Hersbruck:Kleine Krankenhäuser sind vom Aussterben bedroht

Hersbruck: Die in zahlreichen Kliniken spürbare Hektik und Anonymität ist im Hersbrucker Krankenhaus nicht auszumachen.

Die in zahlreichen Kliniken spürbare Hektik und Anonymität ist im Hersbrucker Krankenhaus nicht auszumachen.

(Foto: Dietrich Mittler/oh)

460 kleine Kliniken wurden bundesweit in den vergangenen 25 Jahren geschlossen. In einem Flächenstaat wie Bayern trifft das die Patienten hart. Der jüngste Fall: Hersbruck.

Von Dietrich Mittler

Horst Vogels Hände können kräftig zupacken. Das müssen sie auch: Auf seiner Visitenkarte steht "Holzhandel/Holzverarbeitung". Die Narben an den Händen und am linken Arm zeugen von Vogels nicht ganz ungefährlicher Arbeit. Der 60-Jährige aus der mittelfränkischen Gemeinde Kirchensittenbach war schon deshalb stets froh über das nahegelegene Hersbrucker Krankenhaus. Doch die Zeit, in der er sich dort "die Finger flicken lassen" kann, läuft ab. Dem 60-Betten-Haus im Kreis Nürnberger Land droht spätestens in vier bis fünf Jahren das Aus. Dann soll das Krankenhaus in Lauf die Patienten aus Hersbruck und Umgebung mitversorgen. Vogel und seine Mitstreiter wollen das auf keinen Fall hinnehmen. Im Krankenhaus Hersbruck sind zwar seit Jahren nur noch zwei Belegarztpraxen tätig, doch zu den Ärzten dort haben viele Hersbrucker einfach Vertrauen.

"Dies ist kein lokales Problem. Deutschlandweit wurden in den letzten 25 Jahren 460 kleine Krankenhäuser geschlossen", sagt Angelika Pflaum, die mit Vogel den Widerstand gegen die Schließungspläne organisiert. Siegfried Hasenbein, dem Geschäftsführer der Bayerischen Krankenhausgesellschaft, ist die Problematik nur zu bekannt. "Diese kleinen Häuser befinden sich in einer äußerst schwierigen Situation. Sie haben wahrscheinlich nur wenig Überlebenschancen", sagt er - auch mit Blick darauf, dass selbst viele große Häuser in Bayern ein Defizit erwirtschaften.

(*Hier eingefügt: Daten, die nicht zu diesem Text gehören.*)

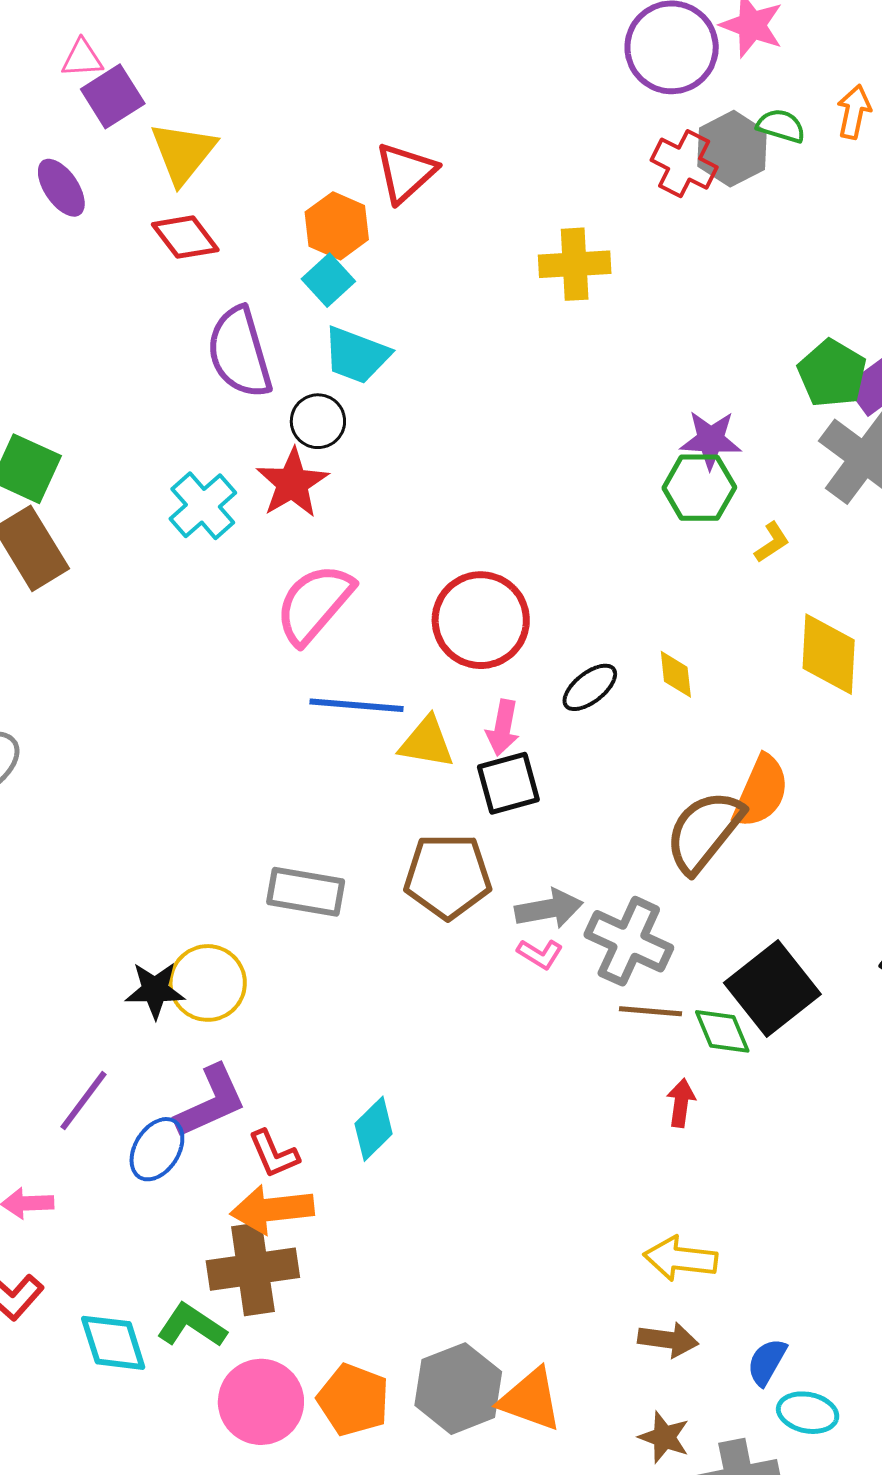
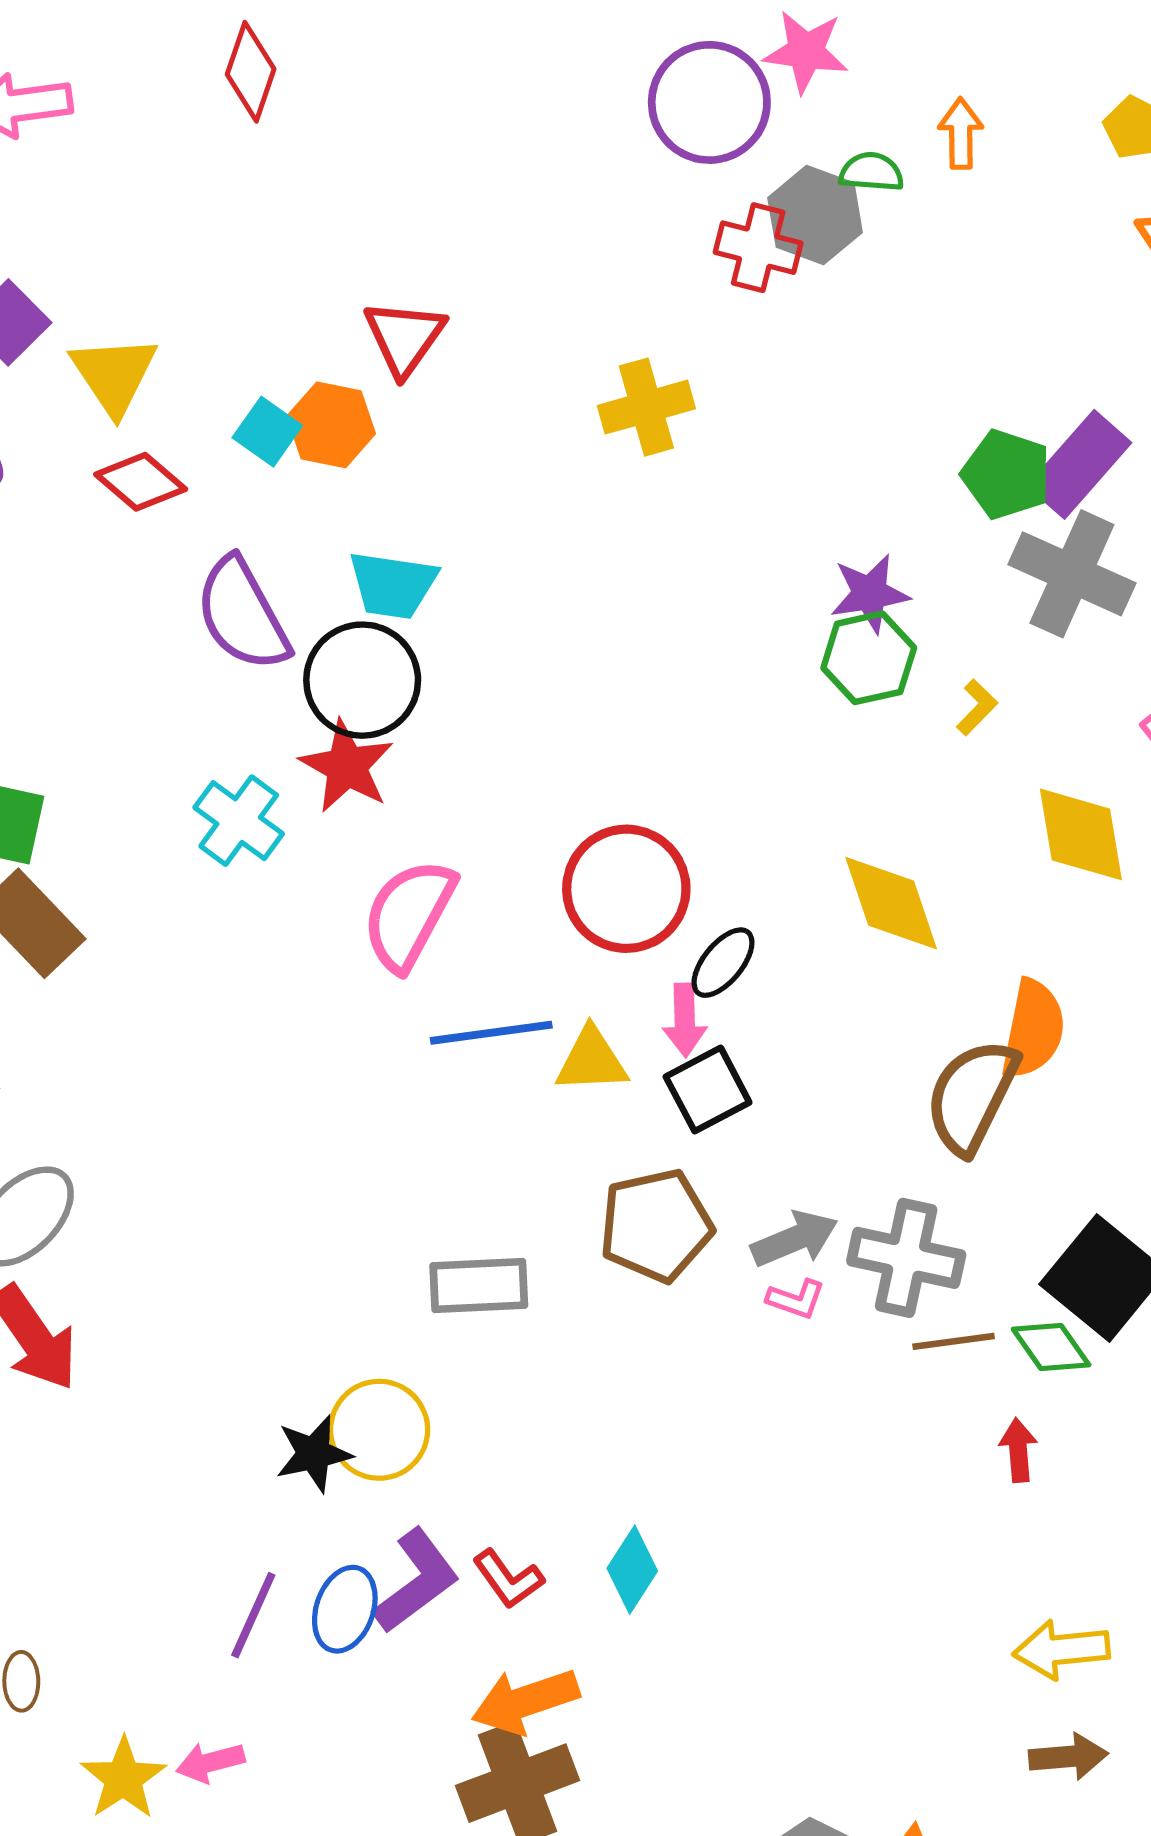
cyan square: (328, 280) -> (267, 432), moved
black circle: (318, 421) -> (362, 680), size x1.6
yellow diamond: (676, 674) -> (891, 903), size x1.8
black ellipse: (590, 687) -> (723, 963), moved
blue ellipse: (157, 1149) -> (345, 1609), moved
red L-shape: (274, 1154) -> (508, 1579), moved

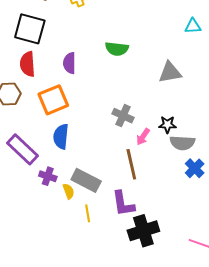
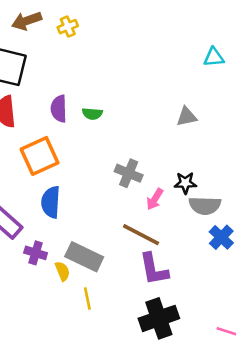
green semicircle: (117, 49) -> (92, 114), moved, size x0.7
gray triangle: (170, 72) -> (187, 117), size x0.7
brown line: (131, 164) -> (141, 235), turned -48
purple L-shape: (123, 204) -> (154, 269), moved

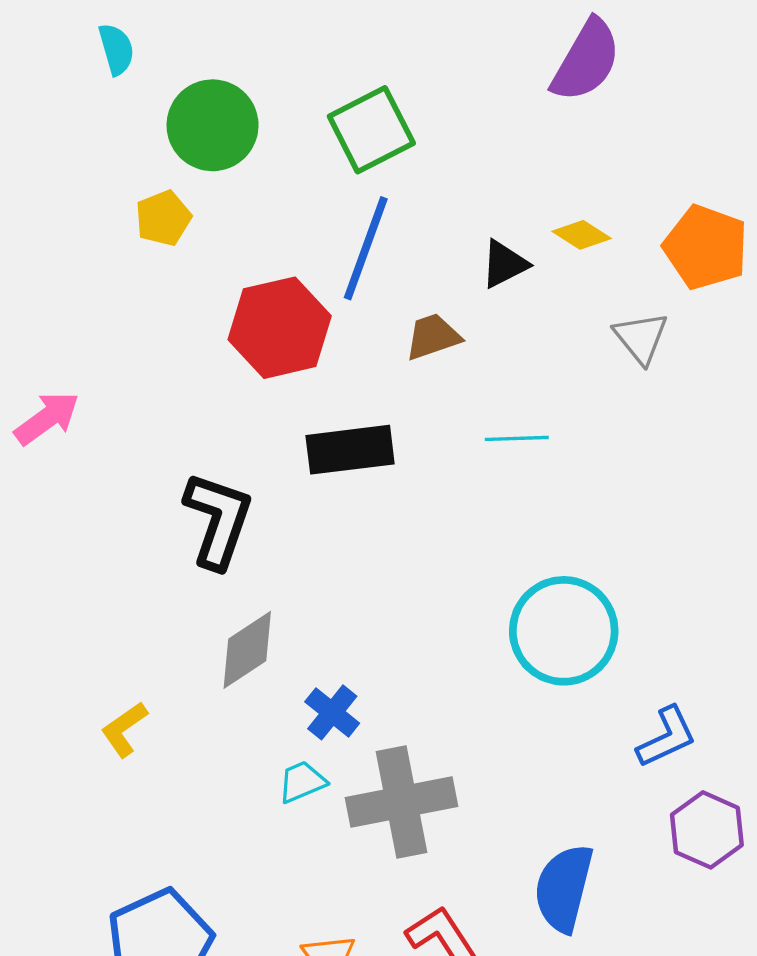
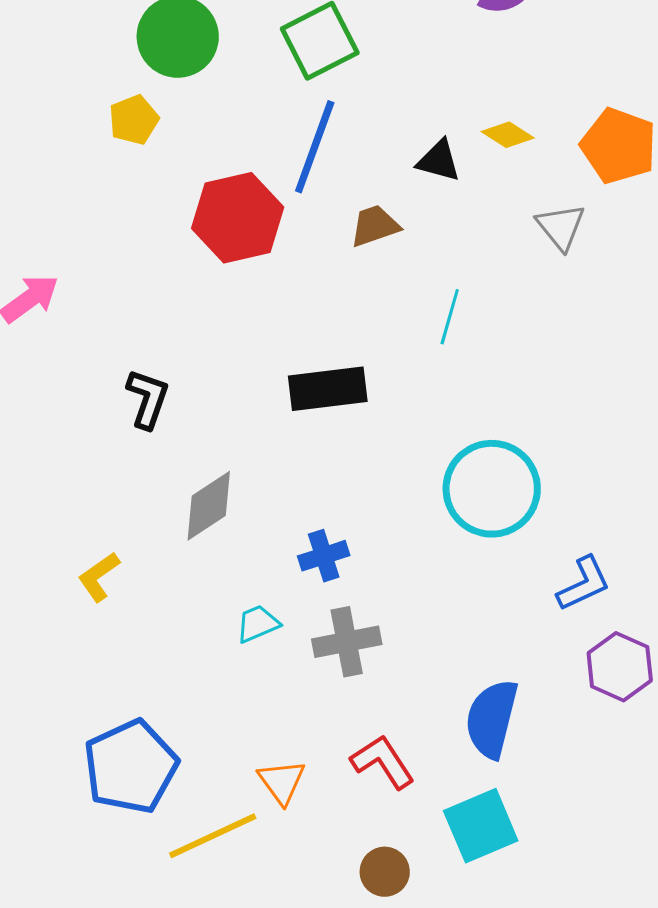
black triangle: (504, 264) -> (439, 161), turned 42
cyan line: (517, 438) -> (450, 317), turned -72
black rectangle: (350, 450) -> (328, 389), moved
black L-shape: (218, 520) -> (148, 399), moved, size x0.7
blue cross: (332, 712) -> (324, 556), moved, turned 33
gray cross: (402, 802) -> (347, 642), size x0.7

Die Probleme der kleinen Häuser haben ihre Wurzeln zum Großteil in der Bundespolitik: "Das hängt damit zusammen, dass die Anforderungen der Verantwortlichen in Berlin an die Krankenhäuser immer größer werden", sagt Hasenbein. Nicht allein, dass nur jene Häuser lukrative OP-Eingriffe tätigen dürfen, die vorgeschriebene Mindestmengen erfüllen. Zugleich würden den Häusern "immer höhere Standards bezüglich Personal und Gebäudesubstanz auferlegt". Das wiederum setzt Klinikmanager, wie auch jene der Krankenhäuser Nürnberger Land GmbH/Klinikum Nürnberg, unter Zugzwang. Vor die Entscheidung gestellt, wie sie die Versorgung im Landkreis künftig sichern können, haben sie sich dazu entschlossen, den Standort Hersbruck zu opfern und dafür das gut zwölf Kilometer entfernte Haus in Lauf fit für die Zukunft zu machen. Unter Managern ist dies eine gängige Vorgehensweise.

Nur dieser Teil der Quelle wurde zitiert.